## REQUIRED ACTION
Should a line below contain the word "сущностная", report it.

[ENTRIES SHOWN]

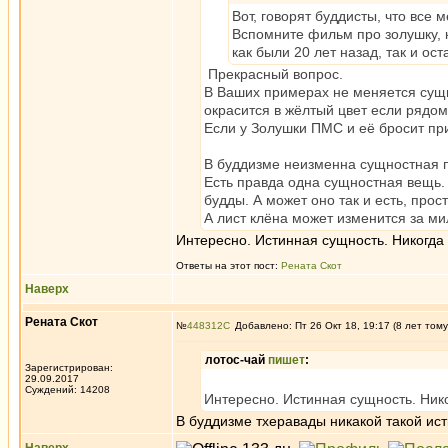
Вот, говорят буддисты, что все 
Вспомните фильм про золушку, к
как были 20 лет назад, так и о
Прекрасный вопрос.
В Ваших примерах не меняется сущно
окрасится в жёлтый цвет если рядом 
Если у Золушки ПМС и её бросит пр
В буддизме неизменна сущностная 
Есть правда одна сущностная вещь. 
будды. А может оно так и есть, про
А лист клёна может изменится за ми
Интересно. Истинная сущность. Никогда 
Ответы на этот пост:
Рената Скот
Наверх
Рената Скот
№
448312
Добавлено: Пт 26 Окт 18, 19:17 (8 лет тому
лотос-чай
пишет
:
Зарегистрирован:
29.09.2017
Суждений: 14208
Интересно. Истинная сущность. Нико
В буддизме тхеравады никакой такой ист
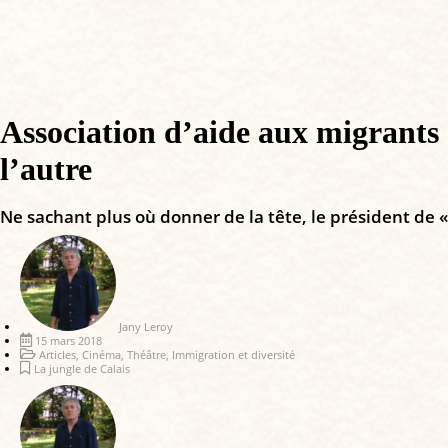
Association d’aide aux migrants d
l’autre
Ne sachant plus où donner de la tête, le président de «
Jany Leroy
15 mars 2018
Articles
,
Cinéma
,
Théâtre
,
Immigration et diversité
La jungle de Calais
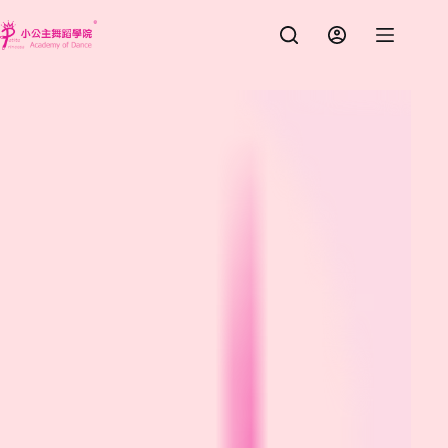
跳
至
主
要
內
容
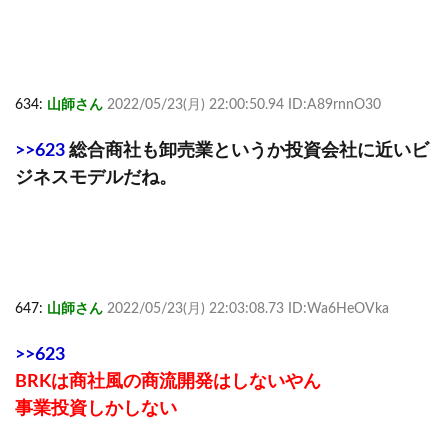
634:
山師さん
2022/05/23(月) 22:00:50.94 ID:A89rnnO30
>>623
総合商社も卸売業というか投資会社に近いビ
ジネスモデルだね。
647:
山師さん
2022/05/23(月) 22:03:08.73 ID:Wa6HeOVka
>>623
BRKは商社風の商流開発はしないやん
事業投資しかしない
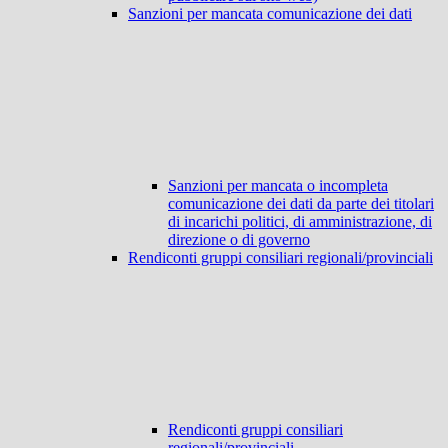
Sanzioni per mancata comunicazione dei dati
Sanzioni per mancata o incompleta
comunicazione dei dati da parte dei titolari
di incarichi politici, di amministrazione, di
direzione o di governo
Rendiconti gruppi consiliari regionali/provinciali
Rendiconti gruppi consiliari
regionali/provinciali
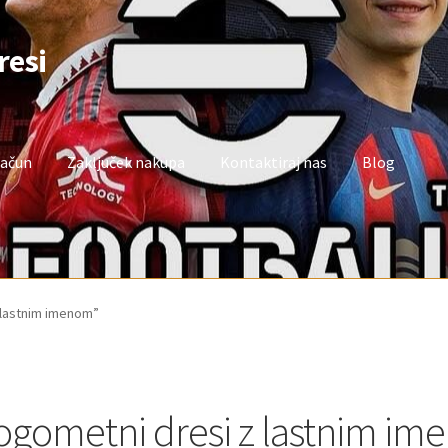
resi
račun
Zaključek nakupa
Kontaktiraj nas
Blog
oj račun
Trgovina
Zaključek nakupa
z lastnim imenom”
ogometni dresi z lastnim i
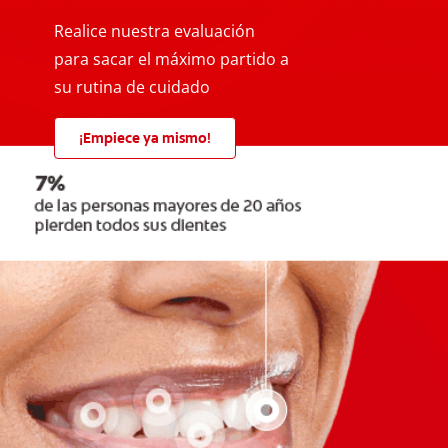
Realice nuestra evaluación
para sacar el máximo partido a
su rutina de cuidado
¡Empiece ya mismo!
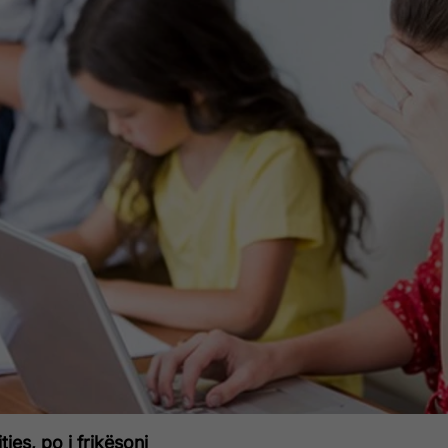
jes, po i frikësoni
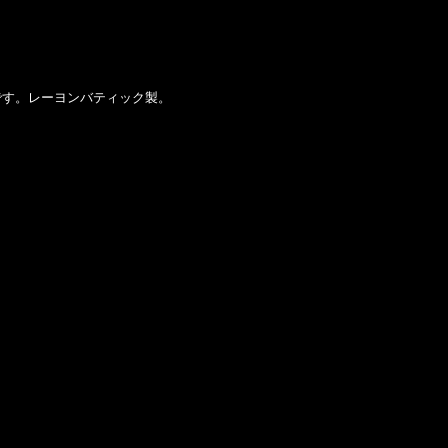
す。レーヨンバティック製。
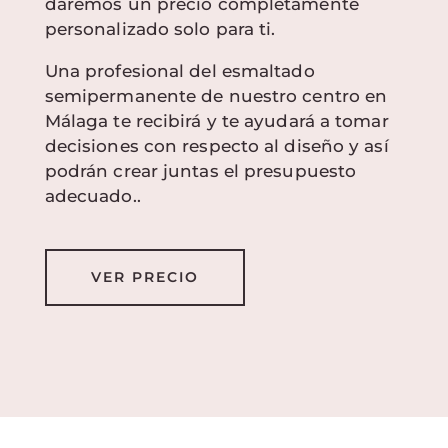
daremos un precio completamente
personalizado solo para ti.
Una profesional del esmaltado
semipermanente de nuestro centro en
Málaga te recibirá y te ayudará a tomar
decisiones con respecto al diseño y así
podrán crear juntas el presupuesto
adecuado..
VER PRECIO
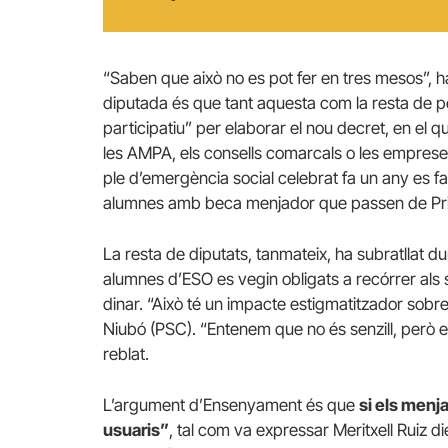
“Saben que això no es pot fer en tres mesos”, h
diputada és que tant aquesta com la resta de pe
participatiu” per elaborar el nou decret, en el 
les AMPA, els consells comarcals o les emprese
ple d’emergència social celebrat fa un any es fa
alumnes amb beca menjador que passen de Primà
La resta de diputats, tanmateix, ha subratllat 
alumnes d’ESO es vegin obligats a recórrer als s
dinar. “Això té un impacte estigmatitzador sobre 
Niubó (PSC). “Entenem que no és senzill, però 
reblat.
L’argument d’Ensenyament és que
si els menj
usuaris”
, tal com va expressar Meritxell Ruiz d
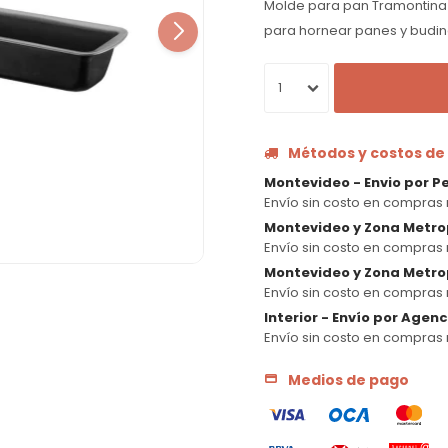
Molde para pan Tramontina d
para hornear panes y budin
1
Métodos y costos de
Montevideo - Envio por P
Envío sin costo en compras 
Montevideo y Zona Metro
Envío sin costo en compras 
Montevideo y Zona Metrop
Envío sin costo en compras 
Interior - Envío por Agen
Envío sin costo en compras 
Medios de pago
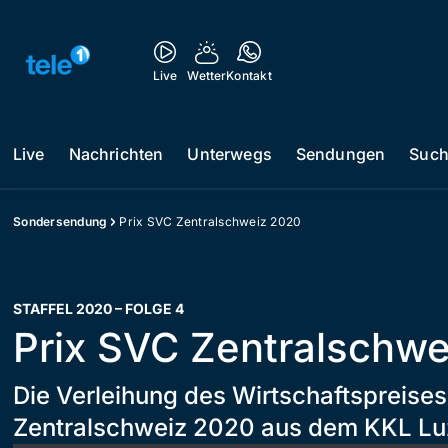
Live
Wetter
Kontakt
Live
Nachrichten
Unterwegs
Sendungen
Suc
Sondersendung
Prix SVC Zentralschweiz 2020
STAFFEL 2020 – FOLGE 4
Prix SVC Zentralschw
Die Verleihung des Wirtschaftspreises
Zentralschweiz 2020 aus dem KKL Lu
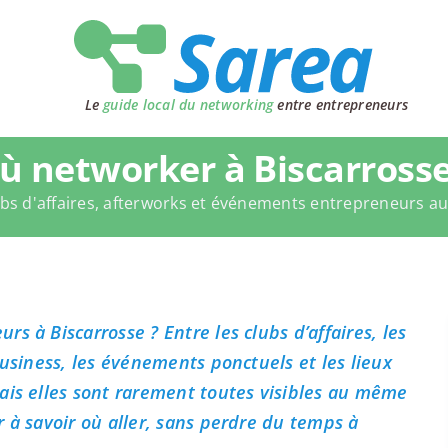
Le
guide local du networking
entre entrepreneurs
ù networker à Biscarrosse
bs d'affaires, afterworks et événements entrepreneurs a
s à Biscarrosse ? Entre les clubs d’affaires, les
business, les événements ponctuels et les lieux
ais elles sont rarement toutes visibles au même
 à savoir où aller, sans perdre du temps à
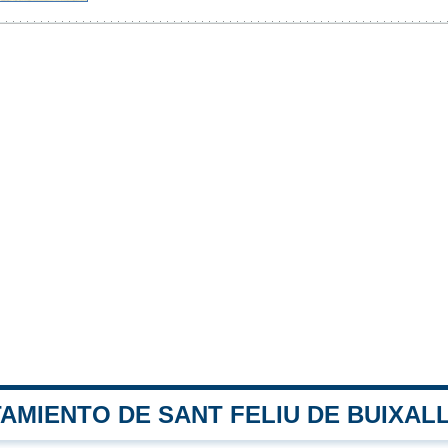
AMIENTO DE SANT FELIU DE BUIXAL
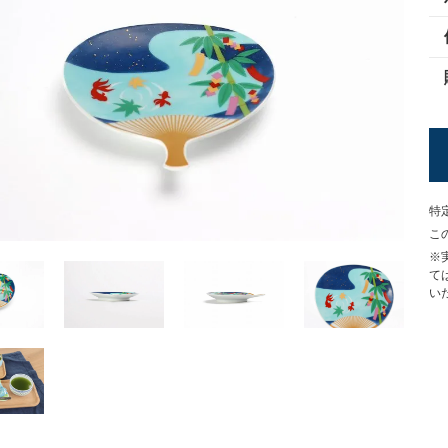
特
こ
※
て
い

[/ENTRIES SHOWN]

## YOUR SOLUTION
В буддизме неизменна сущностная 
Есть правда одна сущностная вещь. 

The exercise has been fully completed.